From The Wall Street Journal:

At the heart of Buffalo Bill’s Wild West show, which thrilled audiences from 1883 to 1913, was a story about the struggle for the U.S. frontier. According to historian Richard White, the show featured the myth of the “inverted conquest,” depicting white Americans as victims suffering at the hands of their Native enemies and thus sanitizing their invasion of Indian country; in this telling, settler aggression was merely a form of self-defense. Not one to skimp on realism, William F. Cody (better known by his stage name, Buffalo Bill) enlisted dozens of Native people—some of whom had even fought against the U.S. military—to appear in his extravaganza, playing the foils. And for a brief stint in 1885, the Lakota holy man Sitting Bull, the era’s most famous Indian, was a celebrated member of the cast. A pair of new and starkly contrasting books considers his through-the-looking-glass experience starring in the endless rout of his own people.

In “Blood Brothers,” Deanne Stillman, a California-based author of four previous books about the West, offers a condensed history of the Wild West show, homing in on the unlikely bond between Buffalo Bill and Sitting Bull. Already regionally famous for his exploits as an Army scout and bison hunter, Cody became a bona fide national hero in 1876, when, a few weeks after the Indian victory at the Little Bighorn, he killed a Cheyenne warrior, taking “the first scalp for Custer.” Sitting Bull, by contrast, though not present at the annihilation of the Seventh Cavalry, was nevertheless blamed for the slaughter and fled to safety in Canada for five years before agreeing to confinement on the Standing Rock Reservation. Ms. Stillman explains that, despite the divergent paths they walked, a genuine friendship blossomed between the two men after the Sioux leader joined the Wild West show, begetting the slogan, “Foes in ’76, Friends in ’85.”

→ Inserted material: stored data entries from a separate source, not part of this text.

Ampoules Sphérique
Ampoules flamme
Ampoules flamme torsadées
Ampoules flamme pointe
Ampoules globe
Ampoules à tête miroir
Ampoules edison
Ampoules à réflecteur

Cody banked on Sitting Bull’s notoriety to draw crowds. And spectators flocked to the show—some came to boo and hiss, but many others to gaze with fascination upon “the Napoleon of the Great Plains,” as he was billed. In exchange for Sitting Bull’s participation—which consisted of a single turn around the arena, in a buggy or on horseback—he was the highest-paid member of the ensemble and retained exclusive rights to the sale of his image and autograph, which proved to be lucrative. But by the end of his first season he had tired of life on the road and wished only to return home to South Dakota. It was there, in December 1890, that he was killed by his own people, when a group of reservation police came to arrest him in hope of containing the Ghost Dance movement.

. . . .

The novelist and film director Éric Vuillard, whose recent book about Hitler won the Goncourt Prize for 2017, shares none of Ms. Stillman’s optimism. First published in France in 2014 to great acclaim, his “Sorrow of the Earth” (translated into crisp and colloquial English by Ann Jefferson ) is a pungent work of historical reimagining, blending fact and speculation to capture the perspective of Sitting Bull and other Native performers in Cody’s show. The picture that emerges is ugly and dispiriting. Gone is the coarse but avuncular Buffalo Bill of more established narratives. Whatever financial benefit the Indian participants receive is offset by their ruthless exploitation, which includes, after each performance, the hocking of trinkets “that derive from their genocide.” And the men, women and children in the audience, who turn out in droves, are stirred less by curiosity than their unquenchable (and unselfconscious) hatred of Native peoples.

. . . .

Only in the United States, Mr. Vuillard intimates, could a huckster like Cody turn the tragedy of Native dispossession, still unfolding even as the Wild West toured across North America and Europe, into a garish, multimillion-dollar extravaganza, with the Indians playing themselves. Mr. Vuillard’s contempt for the show, its creator and its audience is palpable.

. . . .

But as with many ad hominem indictments, over time the insults that stand in for argument come to seem lazy and imprecise. The same is true of sweeping generalizations and overstatements, intended to provoke reflection but which instead begin to clutter the book. Take this: “Civilization is a huge and insatiable beast. It feeds on everything.” Or this: “Previously, no American or any Westerner in the world had ever seen anything. Up until now, all they had seen was their dreams.”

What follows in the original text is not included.